The account associated with this role is set in the constructor contract and cannot be changed afterwards.
EOA
Only an EOA can execute the buyBackAndBurn() function.
ERC721Collection
Owner
The owner can:
- set the base uri for the token collection via the setBaseUri() function.
- mint tokens without paying for them via the devMint() function.
- withdraw all the funds received when new tokens are minted via the withdraw() function.
- set the default receiver and fees for royalties via the setDefaultRoyalty() function.
- set a new owner via the transferOwnership() function (defined in Ownable).
- make the contract ownerless via the renounceOwnership() function (defined in Ownable).
By default the owner of the contract is the deployer. If deployed via the LaunchpadFactory contract the initial owner is set to the caller of the LaunchpadFactory.deployCollection() function.
LaunchpadFactory
Robinhood
The Robinhood can decrease the market percent via the setMarketPercent() function.
The account associated with this role is set in the constructor contract and cannot be changed afterwards
Marketplace
Vulcan
The vulcan can:
- Set the maximum bid increment percentage via the setMaxBidIncrementPercent() function. This value must be between 50% and 150%. The initial value is 100%.
- Set the minimum bid increment percentage via the setMinBidIncrementPercent() function. This value must be between 5% and 15%. The initial value is 10%.
- Set the minimum auction length via the setMinAuctionLength() function. This value must be between 1 hour and 24 hours.
- Set the maximum auction length via the setMaxAuctionLength() function. This value must be between 30 days and 364 days.
- Set the floor price via the setFloorPrice() function. It must be between 1 PLS and 1000 PLS.
- Set the market fee percentage via the setMarketPercent() function. It cannot be lower than 1% and it must be lower than the older value. The initial value is 2.25%.
The account associated with this role is set in the constructor contract and cannot be changed afterwards.
It must be noted that the check for this role is made via the onlyOwner() modifier.
MSI
Factory
Only the factory can change state via functions in the MSI contract.
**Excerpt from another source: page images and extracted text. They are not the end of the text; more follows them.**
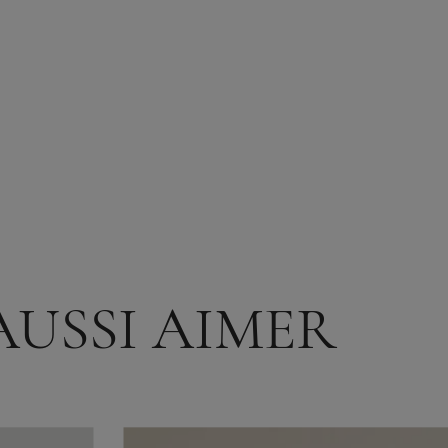
AUSSI AIMER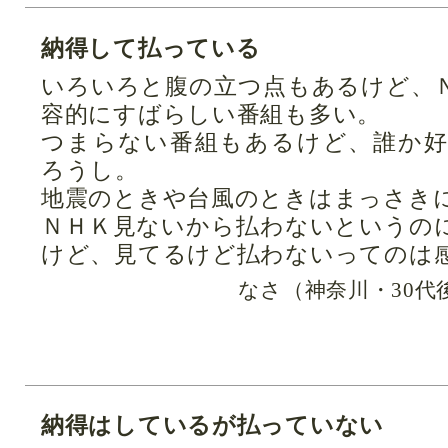
納得して払っている
いろいろと腹の立つ点もあるけど、
容的にすばらしい番組も多い。
つまらない番組もあるけど、誰か
ろうし。
地震のときや台風のときはまっさき
ＮＨＫ見ないから払わないというの
けど、見てるけど払わないってのは
なさ（神奈川・30代
納得はしているが払っていない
The only functions available to change state are stake() and unstake().
The account associated with this role is set in the constructor contract and cannot be changed afterwards.
Changelog
- 2023-04-19 – Report MI-01 and MI-02.
- 2023-04-24 – Report ME-01.
- 2023-04-26 – Check fix for ME-01, MI-01, MI-02. Report ME-02, MI-03, MI-04.
- 2023-04-28 – Check fix for ME-02, MI-03. Suggest EN-01.
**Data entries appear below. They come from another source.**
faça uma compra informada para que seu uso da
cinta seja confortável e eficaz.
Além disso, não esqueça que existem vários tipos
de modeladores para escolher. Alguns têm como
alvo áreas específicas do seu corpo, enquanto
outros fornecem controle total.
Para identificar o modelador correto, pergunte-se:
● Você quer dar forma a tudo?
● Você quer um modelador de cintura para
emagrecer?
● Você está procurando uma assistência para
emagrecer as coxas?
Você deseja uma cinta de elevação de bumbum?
- 2023-05-04 – Check fix for MI-04. Check implementation for EN-01. Suggest EN-02, EN-03.
- 2023-05-08 – Report MI-05. Suggest EN-04.
- 2023-05-10 – Report CR-01. Check fix for MI-05. Check implementation for EN-02. EN-03. Document EN-04.
- 2023-05-16 – Check fix for CR-01. Suggest EN-05, EN-06. Report MI-06.
- 2023-05-19 – Report CR-02, MI-07. Document EN-06. Check fix for MI-06. Check implementation for EN-05.
- 2023-05-24 – Report MI-08, MI-09. Check fix for CR-02, MI-07.
- 2023-05-31 – Check fixes for MI-08, MI-09. Suggest EN-07.
- 2023-06-01 – Report MI-10. Check implementation for EN-07.
- 2023-06-02 – Check fix for MI-10. Add Executive Summary, Scope, Methodology, and Other Considerations sections.